Today I was eating lukewarm pizza and talking with my husband when I came up with a really brilliant idea for a blog entry. You’re not reading about it now, though, because after lunch I cleared my plate, washed the dishes, took a shower, applied for some writing gigs, and practiced yin yoga as the afternoon sun streamed in the front windows. Poof! There went my idea.
The lesson? Do it now. The other day, I read a great quote by Henry Ford:
“You can’t build a reputation on what you are going to do.”
This probably means I should stop talking shit about yoga training and grad school until these two presumably pivotal experiences actually happen. It’s hard, though, because lately everyone wants to know, “Sooooo, what are you up to these days?” And unless I respond with an emphasis on these goals, I sound like a pretty big flake. Oh, the quandry.
During and immediately following my trip, I was absolutely loving the glorious, hopeful uncertainty of my position. What would happen next? I wondered.
Only time would tell.
But the more I started actually trying explain it to people, the less comfortable it became. It started earlier this week, when I dropped by my former workplace to have lunch with a colleague and say hello. Then yesterday I had dinner with a high school acquaintance I’d not seen in over 15 years. Now, in a few days, I’ll head back East for a family reunion, which is only bound to bring more questions.

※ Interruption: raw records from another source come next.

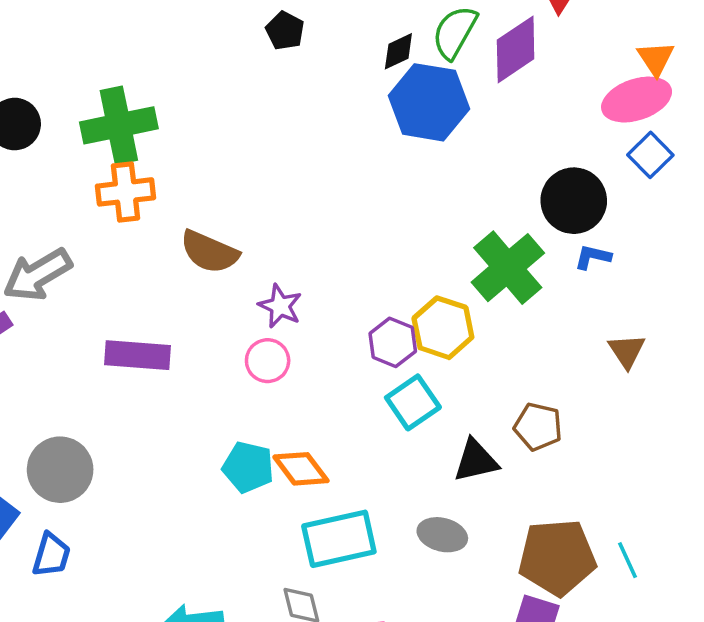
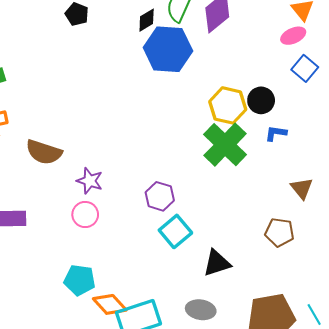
pink ellipse: (637, 100) -> (293, 36), size x0.6
black circle: (574, 201) -> (261, 100), size x0.7
yellow hexagon: (443, 328) -> (228, 105), moved
brown pentagon: (538, 427) -> (279, 232), moved
orange diamond: (301, 469) -> (110, 304), moved

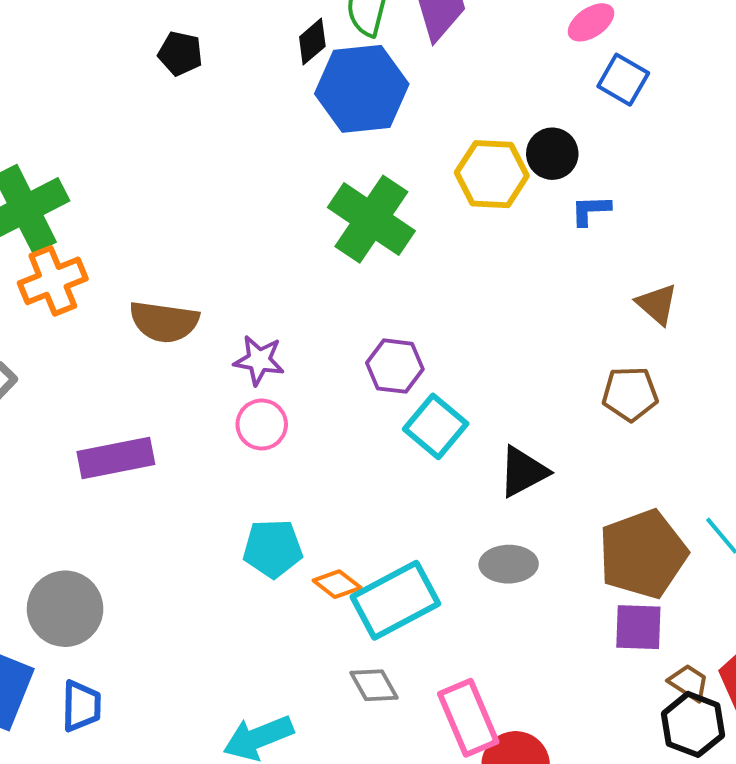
green cross: (225, 145) -> (371, 219), moved
orange diamond: (110, 304) -> (337, 584), size x0.7

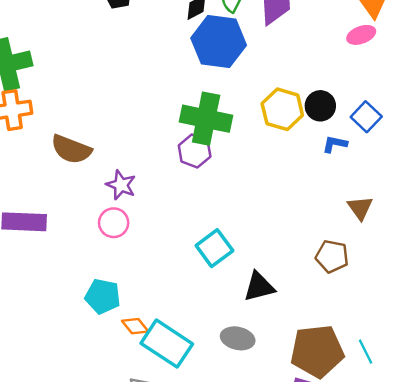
blue square: (623, 80) -> (366, 117), moved
green cross: (371, 219) -> (206, 119), turned -36
purple hexagon: (395, 366) -> (195, 151), moved
cyan rectangle: (395, 600) -> (167, 344), turned 48

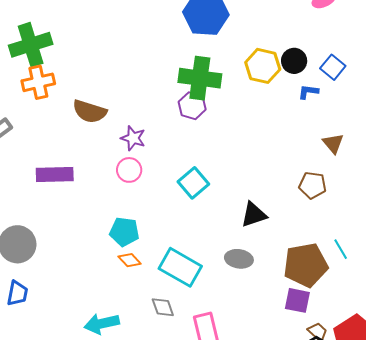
cyan square: (214, 248) -> (193, 183), moved
orange diamond: (135, 326) -> (130, 260), moved
cyan line: (366, 352) -> (341, 249), moved

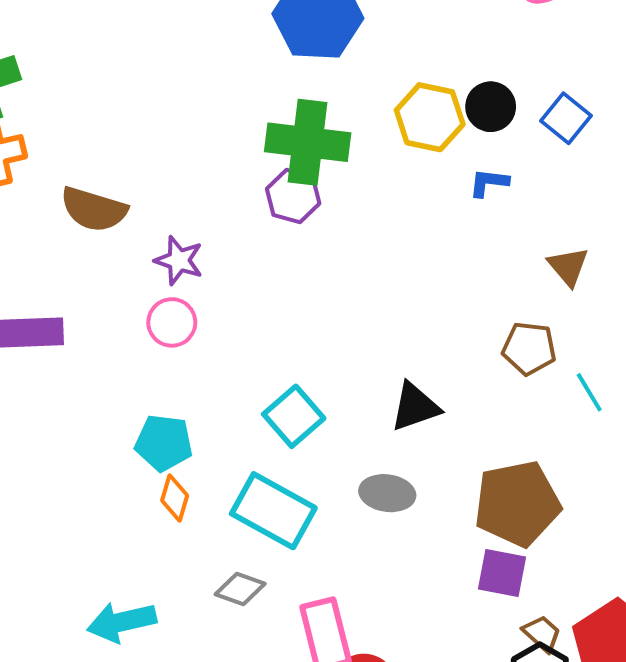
blue L-shape: (308, 92) -> (489, 183), moved
cyan square: (193, 183) -> (294, 416), moved
cyan line: (341, 249) -> (589, 392), moved
orange diamond: (130, 260) -> (175, 498), turned 60
gray diamond: (163, 307) -> (240, 589), turned -50

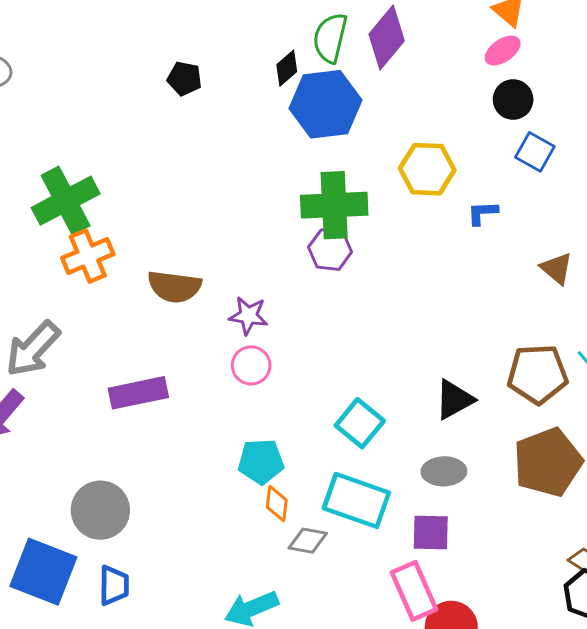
black circle: (491, 107) -> (513, 99), moved
brown pentagon: (529, 348) -> (537, 374), moved, size x1.4
purple square: (502, 573) -> (431, 532), moved
gray diamond: (240, 589) -> (308, 541), moved

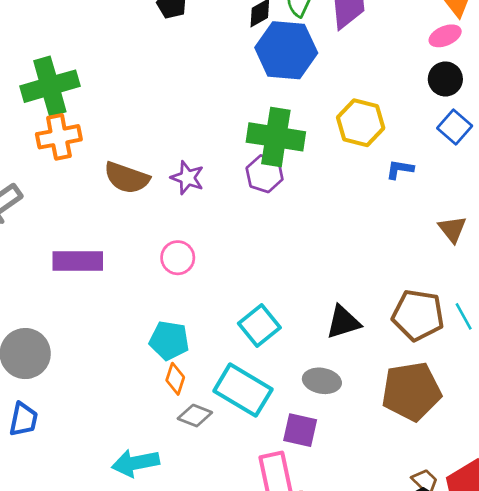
purple star: (248, 316) -> (187, 178), moved

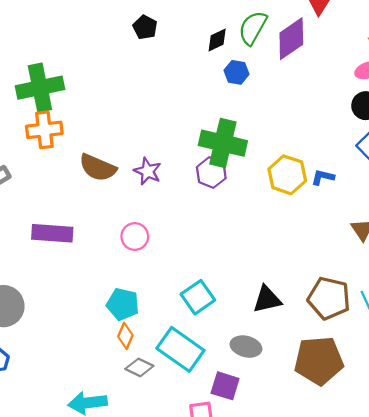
blue hexagon: (286, 50) -> (237, 72), size x0.5
yellow hexagon: (361, 123) -> (287, 175), moved

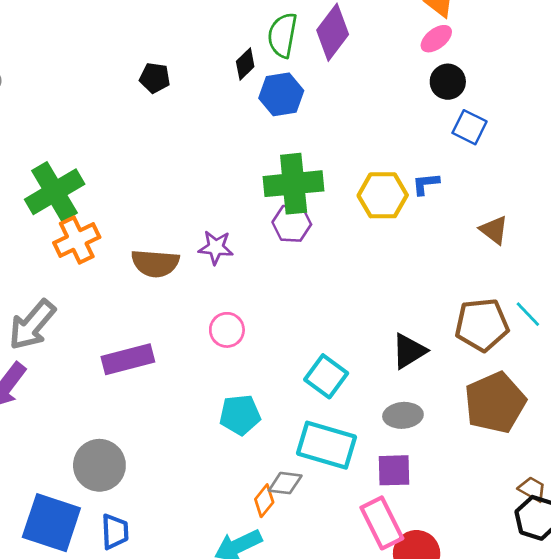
blue hexagon: (237, 72) -> (281, 94), size x1.4
orange diamond: (125, 336) -> (264, 501), moved, turned 35

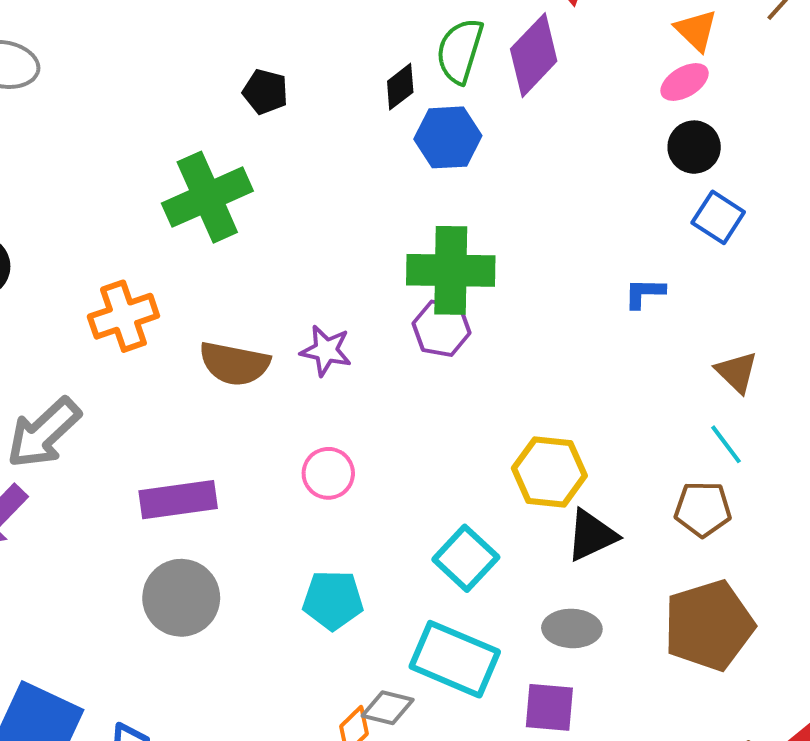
green cross: (55, 192) -> (207, 197), moved
yellow hexagon: (383, 195) -> (549, 472), moved
cyan line: (528, 314) -> (726, 444), moved
brown pentagon: (482, 325) -> (703, 509), size x0.7
gray circle: (99, 465) -> (181, 598), moved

What am I doing, after all? The short answer: following my gut.
Many writers and artists before me have made far more drastic career sacrifices than I have in order to continue doing what they love. I remember reading Everybody into the Pool, a terrific collection of essays by SF native writer and Porchlight founder Beth Lisick, who recounts a stream of ridiculous jobs she took to support her writing—including one for which she dressed like a banana and roamed the streets of San Francisco. I have to say, I admire this dedication. I have no idea how she explained the banana suit to curious friends or relatives. Perhaps she didn’t feel the need to … and perhaps that is the key.
I hope that if it ever comes down to a banana suit or a soul-less 9-to-5 grind, I will choose the banana suit. If nothing else, perhaps the absurdity of it all will inspire me to go home, strip down, salute the sun, and scrawl out a story or two.